What is usability? It's the study of making things usable, or, as you may know from filling out your taxes, backing up your computer (Mac users don't count), or even gassing up a different car, we all must do things that can be unclear at times.

Usability is not an entirely new concept but is finally becoming more mainstream: if things were designed with the end user in mind, how much easier could they be? How much money and time could be saved?

It's easier to find a parking spot at BWI now that green lights indicate open spaces. Universities that pour walkways before researching paths spend more reconstructing trampled lawns as students make preferred shortcuts known. Clear road signs can prevent existential crises, like what must happen to literally *everyone* at the below intersection:

A usable world is simply a better one.

The workshop, called "Introduction to Human-Centered Design" ("human-centered" is the preferred nomenclature in the field) was mainly an overview of the process: how to gather data, compile ideas, and make and test prototypes, and why it works to do it in a particular way (inquiry / prototype / test / repeat).

Problem-solving starts with identifying the problem. What is the issue? You may think it's one thing but until you talk to the people who experience it, you can't know for sure.
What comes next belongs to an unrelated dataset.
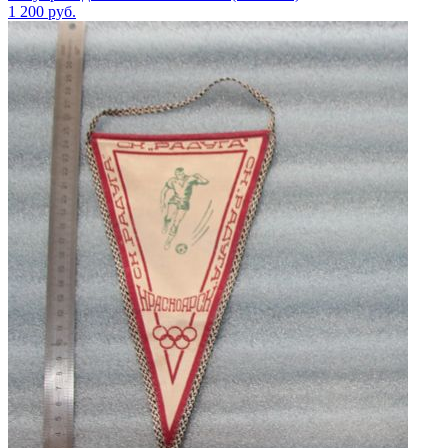
1 200
руб.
For example, chronically running late may appear to be a traffic issue but may actually be a planning one. Poor sleep quality may not be the mattress after all but instead too much light or noise at night.
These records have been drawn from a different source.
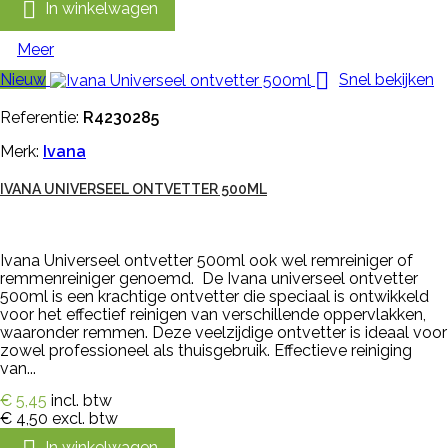

In winkelwagen
Meer

Nieuw
Snel bekijken
Referentie:
R4230285
Merk:
Ivana
IVANA UNIVERSEEL ONTVETTER 500ML
Ivana Universeel ontvetter 500ml ook wel remreiniger of
remmenreiniger genoemd. De Ivana universeel ontvetter
500ml is een krachtige ontvetter die speciaal is ontwikkeld
voor het effectief reinigen van verschillende oppervlakken,
waaronder remmen. Deze veelzijdige ontvetter is ideaal voor
zowel professioneel als thuisgebruik. Effectieve reiniging
van...
€ 5,45
incl. btw
€ 4,50
excl. btw
In winkelwagen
In order to find out, you have to dig.

The class walked us through the process and had us leap almost immediately into the "field" to begin practicing our new interviewing skills. We used a generic question that could apply to anyone just for the sake of learning the process. We asked, "Is there anything that gets in the way of your health? Or of you being as healthy as you want?" (In a real case scenario, the questions would be tailored to the field.)
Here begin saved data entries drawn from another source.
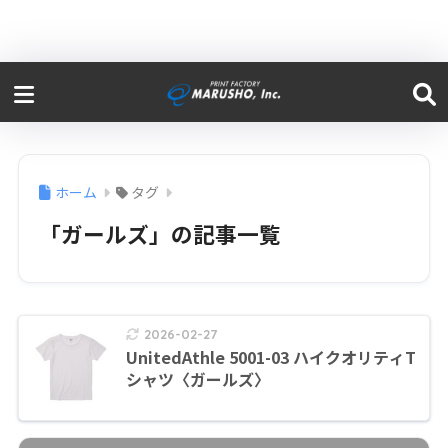
ホーム
タグ
「ガールズ」の記事一覧
2026-02-27
UnitedAthle 5001-03 ハイクオリティT
シャツ〈ガールズ〉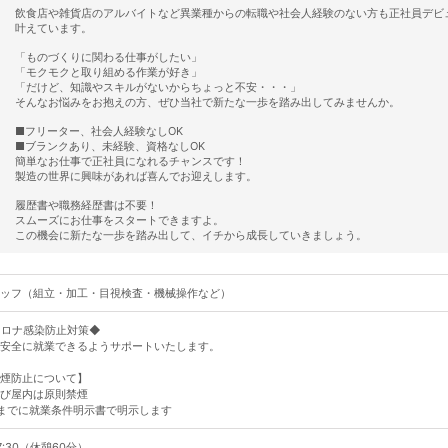
飲食店や雑貨店のアルバイトなど異業種からの転職や社会人経験のない方も正社員デビ
叶えています。
「ものづくりに関わる仕事がしたい」
「モクモクと取り組める作業が好き」
「だけど、知識やスキルがないからちょっと不安・・・」
そんなお悩みをお抱えの方、ぜひ当社で新たな一歩を踏み出してみませんか。
■フリーター、社会人経験なしOK
■ブランクあり、未経験、資格なしOK
簡単なお仕事で正社員になれるチャンスです！
製造の世界に興味があれば喜んでお迎えします。
履歴書や職務経歴書は不要！
スムーズにお仕事をスタートできますよ。
この機会に新たな一歩を踏み出して、イチから成長していきましょう。
ッフ（組立・加工・目視検査・機械操作など）
コロナ感染防止対策◆
安全に就業できるようサポートいたします。
煙防止について】
び屋内は原則禁煙
までに就業条件明示書で明示します
17:30（休憩60分）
We roamed the building for people to interview. Not having been telemarketers in a previous lives made us shy approaching strangers but the class instructor gave us tips. "Approach gently and explain who you are and what you're doing. When you start hearing the same answers over and over, you'll know you've amassed enough data."

People eyed us suspiciously at first but when they realized we weren't collecting money, out poured the litany of health destroyers. They came in the form of many things: long commute, expensive food (broccoli costs more than ramen), picky children, gyms that were too far away and days that started before dawn. Our subjects looked weary just recounting all the things.

We dug deeper using techniques taught in the class, such as the "5 Whys" (a strategy no doubt borne from a toddler) where you ask "why" multiple times, or encourage a story or ask for a visual.

Answers did start to get repetitive and we found that the common thread was time. People weren't taking as much care of their health as they wanted because they didn't have enough time.

Next step: now what? People need more time, how could we make that happen?

Our team rejoined and after a brainstorming session that nixed moving to Venus just to have 5,000 more hours in a day, we developed possible "prototypes" -- actual, physical implementations to show people -- and marched back into the field to see how they'd fare.

We interviewed more people but this time sporting a poster and miniature booklet as visual aids to illustrate our ideas: policies to improve work/life balance, like telecommuting, and utopia where folks could live near their work. After all, some folks spent 4 hours on the road every day. That's horrendous.

Other teams in our class came up with different ideas for improving health, like tools for information dissemination, apps to make exercise easier, and even a snazzy business plan to offer healthy food on the metro so travelers could save time eating breakfast on their commutes.

During this secondary idea-sharing stage, teams are encouraged to ask each other: what would you add to this idea? What questions do you have? What else should be considered? (We wondered, who would clean up the extra trash? Would we lose our seats if we got up to purchase a banana?) Input refines the idea.

Design thinking is iterative, meaning it can go around and around in loops. You start with the question, gather data, test your idea, ask more questions, test more ideas, lather, rinse, repeat.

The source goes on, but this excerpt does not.